### Problem description
Among the entries, how many lines hold the word "Proof"? Respond with that number only.
Entries provided: Begin
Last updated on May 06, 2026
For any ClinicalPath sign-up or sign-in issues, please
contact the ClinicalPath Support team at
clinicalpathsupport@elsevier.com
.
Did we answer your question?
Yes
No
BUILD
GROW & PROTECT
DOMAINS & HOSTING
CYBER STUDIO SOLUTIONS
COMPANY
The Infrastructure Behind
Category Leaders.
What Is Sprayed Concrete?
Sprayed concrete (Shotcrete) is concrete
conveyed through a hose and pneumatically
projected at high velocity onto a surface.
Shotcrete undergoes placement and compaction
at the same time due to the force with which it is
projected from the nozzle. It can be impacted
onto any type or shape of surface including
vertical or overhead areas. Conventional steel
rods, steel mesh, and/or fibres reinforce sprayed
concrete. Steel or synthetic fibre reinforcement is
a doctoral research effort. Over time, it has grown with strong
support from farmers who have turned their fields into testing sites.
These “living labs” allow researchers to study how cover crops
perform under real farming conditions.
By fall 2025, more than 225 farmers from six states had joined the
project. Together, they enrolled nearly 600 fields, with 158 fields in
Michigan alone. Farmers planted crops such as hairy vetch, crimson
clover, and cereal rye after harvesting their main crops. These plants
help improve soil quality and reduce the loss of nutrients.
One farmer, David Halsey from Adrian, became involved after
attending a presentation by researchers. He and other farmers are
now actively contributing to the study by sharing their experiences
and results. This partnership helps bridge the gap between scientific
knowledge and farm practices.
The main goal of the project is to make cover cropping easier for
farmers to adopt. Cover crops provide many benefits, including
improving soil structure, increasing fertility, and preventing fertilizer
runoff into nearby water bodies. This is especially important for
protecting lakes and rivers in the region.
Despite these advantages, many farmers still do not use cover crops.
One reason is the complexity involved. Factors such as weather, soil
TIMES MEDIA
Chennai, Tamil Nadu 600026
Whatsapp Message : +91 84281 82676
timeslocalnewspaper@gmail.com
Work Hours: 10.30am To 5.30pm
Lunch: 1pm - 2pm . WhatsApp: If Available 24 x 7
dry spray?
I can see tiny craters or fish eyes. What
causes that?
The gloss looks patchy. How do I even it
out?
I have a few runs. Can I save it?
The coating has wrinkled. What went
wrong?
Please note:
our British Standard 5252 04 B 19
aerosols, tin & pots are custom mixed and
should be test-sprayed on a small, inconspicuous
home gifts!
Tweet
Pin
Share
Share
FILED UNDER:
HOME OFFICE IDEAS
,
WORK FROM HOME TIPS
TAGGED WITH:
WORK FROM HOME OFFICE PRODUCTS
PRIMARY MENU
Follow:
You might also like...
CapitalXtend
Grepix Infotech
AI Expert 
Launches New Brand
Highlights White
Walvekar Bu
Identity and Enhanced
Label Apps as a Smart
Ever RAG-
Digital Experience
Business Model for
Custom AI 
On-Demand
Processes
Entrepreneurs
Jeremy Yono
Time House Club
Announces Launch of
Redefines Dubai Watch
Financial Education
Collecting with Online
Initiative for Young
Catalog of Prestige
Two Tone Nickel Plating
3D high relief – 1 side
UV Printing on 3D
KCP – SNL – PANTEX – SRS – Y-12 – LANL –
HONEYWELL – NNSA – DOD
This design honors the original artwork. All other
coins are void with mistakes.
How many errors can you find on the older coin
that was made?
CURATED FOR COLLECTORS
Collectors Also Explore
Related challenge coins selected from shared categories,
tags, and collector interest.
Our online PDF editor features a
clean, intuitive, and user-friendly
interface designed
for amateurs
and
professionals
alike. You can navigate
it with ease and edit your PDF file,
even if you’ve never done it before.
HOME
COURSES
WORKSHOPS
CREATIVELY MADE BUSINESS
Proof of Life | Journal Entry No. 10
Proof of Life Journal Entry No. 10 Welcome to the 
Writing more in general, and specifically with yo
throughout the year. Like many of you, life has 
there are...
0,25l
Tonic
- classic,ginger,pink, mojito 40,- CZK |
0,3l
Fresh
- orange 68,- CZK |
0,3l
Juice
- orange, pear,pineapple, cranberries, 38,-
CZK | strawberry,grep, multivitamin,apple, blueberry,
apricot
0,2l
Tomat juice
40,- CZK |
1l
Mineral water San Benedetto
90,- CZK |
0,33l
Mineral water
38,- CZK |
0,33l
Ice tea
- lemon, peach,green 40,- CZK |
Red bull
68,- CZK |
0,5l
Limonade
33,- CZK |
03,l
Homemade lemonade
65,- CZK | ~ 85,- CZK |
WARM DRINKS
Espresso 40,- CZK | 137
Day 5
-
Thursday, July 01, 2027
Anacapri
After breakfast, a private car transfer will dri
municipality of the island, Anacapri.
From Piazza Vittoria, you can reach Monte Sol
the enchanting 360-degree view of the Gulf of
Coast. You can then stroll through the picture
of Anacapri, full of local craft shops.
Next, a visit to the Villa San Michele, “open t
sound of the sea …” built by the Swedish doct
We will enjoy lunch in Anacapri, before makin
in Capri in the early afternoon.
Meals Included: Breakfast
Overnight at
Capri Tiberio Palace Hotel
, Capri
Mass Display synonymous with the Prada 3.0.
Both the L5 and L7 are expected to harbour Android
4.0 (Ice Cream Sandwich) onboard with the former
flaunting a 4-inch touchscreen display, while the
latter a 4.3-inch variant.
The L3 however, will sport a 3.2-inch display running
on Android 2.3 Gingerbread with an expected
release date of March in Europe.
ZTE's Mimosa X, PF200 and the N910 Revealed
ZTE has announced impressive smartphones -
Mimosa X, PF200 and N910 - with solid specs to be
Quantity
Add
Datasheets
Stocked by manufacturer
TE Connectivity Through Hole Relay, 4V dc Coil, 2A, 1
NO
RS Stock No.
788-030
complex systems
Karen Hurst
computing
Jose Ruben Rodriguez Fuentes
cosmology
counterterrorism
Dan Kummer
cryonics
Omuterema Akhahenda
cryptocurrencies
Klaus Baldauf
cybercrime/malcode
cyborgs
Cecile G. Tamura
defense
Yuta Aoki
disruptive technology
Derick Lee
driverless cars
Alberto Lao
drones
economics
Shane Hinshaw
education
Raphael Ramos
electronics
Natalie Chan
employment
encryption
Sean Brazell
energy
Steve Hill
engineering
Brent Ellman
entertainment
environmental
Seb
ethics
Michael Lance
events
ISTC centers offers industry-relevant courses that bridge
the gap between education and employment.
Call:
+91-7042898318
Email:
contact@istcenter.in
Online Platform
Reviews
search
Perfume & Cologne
Entries provided: End
### Solution below
2